The reference in G&J is to an “unpublished result” (by Garey and Johnson themselves, with Papadimitriou).  I think the solution I found is not the one they are referring to.

The problem: Square Tiling.  This is problem GP13 in the appendix.

The description: Given a set C of colors, and a set T of tiles, where each of the 4 sides of the tile are colors from C (listed as a 4-tuple of (top, right, bottom, left) colors), and an integer N.  Can we tile an NxN square of tiles using tiles from C?  We can use a tile more than once, the tiles can’t be rotated, and adjacent edges need to match colors.

Example: Here are some example tiles I drew:

We can tile these into a 3×3 grid like this:

Reduction: As I said above, the reference in G&J is to an “unpublished result” by Garey, Johnson, and Papadimitriou.  I did manage to find a “generic reduction” using Turing Machines in the Lewis and Papadimitriou Theory book.

The reduction is from the “N2” language in the book, which (I think) is “Can a Turing Machine M halt in t steps or less with its head on the tape in configration uσv, where u and v are strings in Σ*, and σ is the location of the head (and a symbol in the alphabet)?

The idea is that we’ll build a set of tiles whose colors are based on the number of steps the computation has done so far.  The colors are actually tuples.  So, we have several kinds of tiles:

  • For each a in Σ*, and each k from 1 to t, a tile with color (a, k+1) on the top, and (a,k) on the bottom.  This simulates a move that stays in the same state and writes the same symbol.
  • For each pair a,b in Σ*, and each state p,q in M (p can include the halt state, q can’t), a tile with the color (p,b,k+1) on the top and (q,a,k) on the bottom.  This simulates going from state p to state q and replacing an a with a b.
  • We can transition from one of the above types of tiles to another using a sideways move.  (If the head moves left or right, we move to a tile to the left or right)
  • There are special tiles for the start row and for when the machine halts.

We set our N (the size of the tiling grid we’re making) to t+2.  What we’ve built is a system that:

  • Has to have the tiles corresponding to one of the start states on the bottom row
  • Has in row i a tile corresponding to a configuration of the machine after i steps.  (A path of tiles from the bottom to row i show the computation needed to get to that state)
  • Has at the top row a tile corresponding to a configuration after t+1 steps.  If there is a legal tiling, one of those tiles must contain the halt state.

..which they claim is the same as the N2 langauge.

The suggested reduction in the appendix is from Hamiltonian Path, and I spent some time thinking about how to make that work, but couldn’t do it.  Do you make tiles correspond to vertices?

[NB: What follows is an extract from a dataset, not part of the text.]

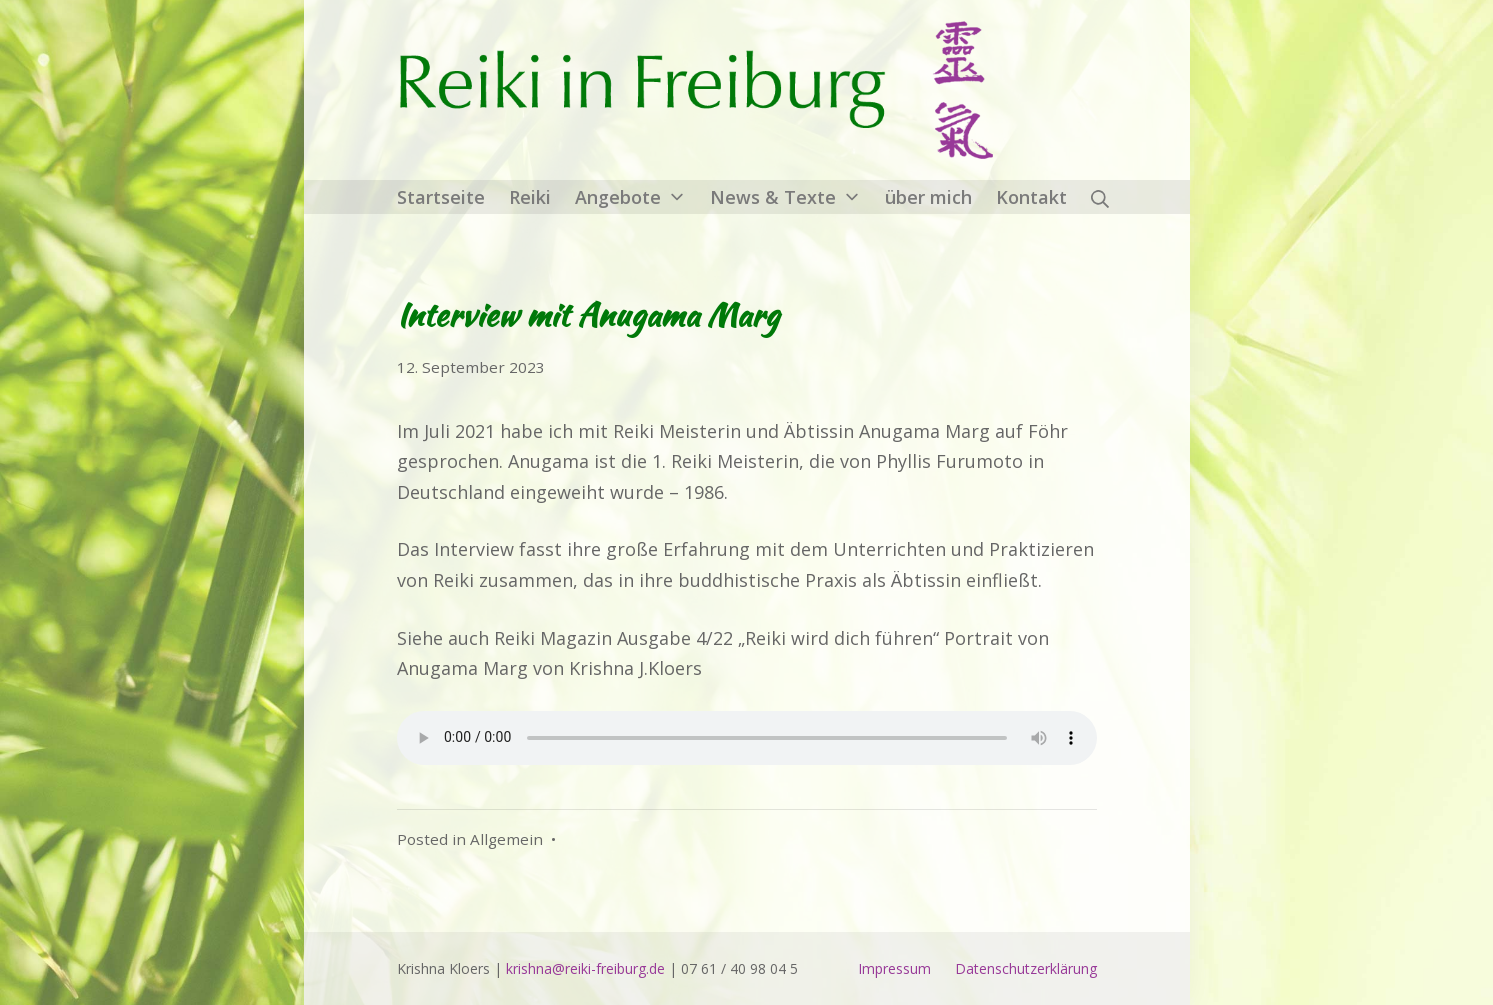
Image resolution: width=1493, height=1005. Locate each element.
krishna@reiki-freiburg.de (585, 968)
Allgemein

Do you make colors correspond to vertices?  How do you account for the fact that you can go in two dimensions?  How do you account for the fact that you don’t know the order in which you visit the tiles?  I think it might be similar to this way of thinking about configurations.

Difficulty: 9 because it’s such a non-standard way of doing things.  I bet the Hamiltonian Path reduction is a lot easier.